Nel mese di settembre 2014 la CONSOB ha chiuso la fase istruttoria della propria verifica, aprendo il procedimento sanzionatorio con la contestazione alla Società di alcune violazioni amministrative del Testo Unico della Finanza.
La Società, confidando nella solidità delle proprie argomentazioni e nell’accoglimento delle spiegazioni fornite, ha già depositato le proprie deduzioni. Le eventuali sanzioni, soggette comunque a impugnazione, non determinerebbero un impatto materiale per la Società.
Olivetti – Esposizione amianto
Nel mese di settembre 2014 la Procura della Repubblica di Ivrea ha chiuso le indagini relative alla presunta esposizione ad amianto di 15 ex lavoratori delle società “Ing. C. Olivetti S.p.A.” (oggi Telecom Italia S.p.A.), “Olivetti Controllo Numerico S.p.A”, “Olivetti Peripheral Equipment S.p.A.”, “Sixtel S.p.A.” e “Olteco S.p.A” e ha notificato l’avviso di conclusione delle indagini a 39 indagati (fra cui ex Amministratori delle società indicate).
In data 19 dicembre 2014 la Procura della Repubblica di Ivrea ha formulato richiesta di rinvio a giudizio nei confronti di 33 dei 39 indagati originari, chiedendo contestualmente l’archiviazione per 6 posizioni.
L’udienza preliminare prenderà avvio nell’aprile 2015.
La società attualmente non riveste alcun ruolo nel procedimento penale.
Telecom Argentina
Il 3 giugno 2013 quattro organizzazioni sindacali hanno citato in giudizio Telecom Argentina per ottenere l’emissione di bond di partecipazione agli utili riservati ai dipendenti, come previsto da specifica Legge argentina, contestando la costituzionalità del successivo Decreto n. 395/92 che stabiliva l’esenzione di Telecom Argentina a emettere tali bond.
La società ha depositato le proprie difese in giudizio, contestando alla magistratura del lavoro la richiesta di parte avversa. Il 30 ottobre 2013 il giudice ha rigettato le richieste di Telecom Argentina, rinviando la decisione all’esito dell’udienza di comparizione delle parti. La società ha appellato la decisione e l’appello risulta ancora pendente. Il procedimento è stato peraltro sospeso per la verifica della legittimazione al giudizio degli attori, a fronte della contestazione di Telecom Argentina sul punto.
Il management di Telecom Argentina, sulla base delle valutazioni dei propri legali esterni, ritiene che la domanda di controparte non sia fondata.
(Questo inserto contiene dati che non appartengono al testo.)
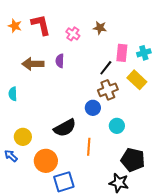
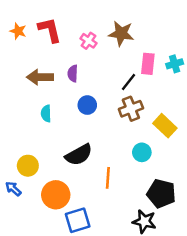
brown star: (100, 28) -> (121, 34), size x1.5
yellow rectangle: (137, 80) -> (165, 126), moved
cyan semicircle: (13, 94) -> (46, 114), moved
blue circle: (93, 108) -> (87, 105), moved

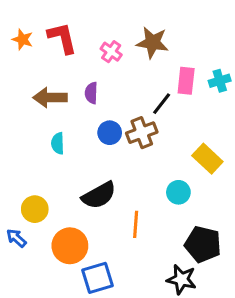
brown cross: (131, 109) -> (142, 133), moved

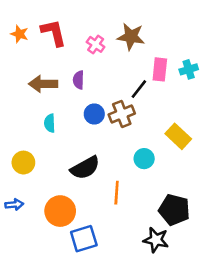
cyan circle: (178, 192) -> (144, 159), moved
yellow circle: (35, 209) -> (23, 163), moved
blue arrow: (16, 238) -> (14, 204), turned 132

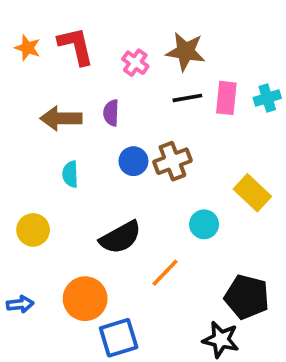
black line: (139, 89) -> (187, 98), moved, turned 42
orange line: (117, 193) -> (165, 273), turned 40
blue arrow: (14, 204) -> (20, 304), moved

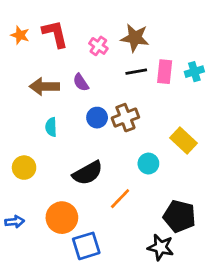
purple semicircle: (111, 113) -> (81, 82), turned -36

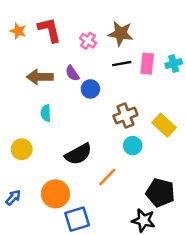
blue circle: (97, 118) -> (90, 89), moved
brown cross: (125, 118) -> (125, 115), moved
blue arrow: (15, 222) -> (13, 197), turned -42

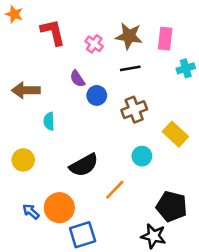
orange star: (18, 31) -> (14, 14), moved
pink rectangle: (147, 64) -> (165, 39), moved
brown arrow: (40, 77) -> (26, 90), moved
brown cross: (125, 115) -> (134, 110), moved
blue arrow: (13, 197) -> (31, 212), moved, turned -91

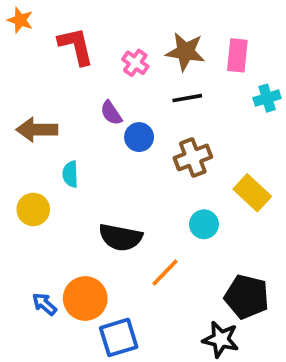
yellow circle: (23, 160) -> (33, 209), moved
black semicircle: (84, 165) -> (120, 237), turned 40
Altre passività connesse alle cessioni di asset e partecipazioni
Nell’ambito dei contratti di cessione di asset e società il Gruppo Telecom Italia ha garantito agli acquirenti, a fronte di passività derivanti principalmente da problematiche in materia legale, fiscale, previdenziale e giuslavoristica, indennizzi normalmente commisurati a una percentuale del prezzo di acquisto.
A fronte delle suddette passività potenziali, complessivamente ammontanti a circa 1.000 milioni di euro, per i soli casi in cui si è ritenuto probabile un esborso di risorse, risultano accantonati a fondi rischi 67 milioni di euro.
Si precisa inoltre che il Gruppo Telecom Italia si è impegnato a concedere a fronte della cessione di asset e di partecipazioni ulteriori indennizzi relativi ad alcune specifiche previsioni contrattuali la cui passività potenziale non è attualmente determinabile.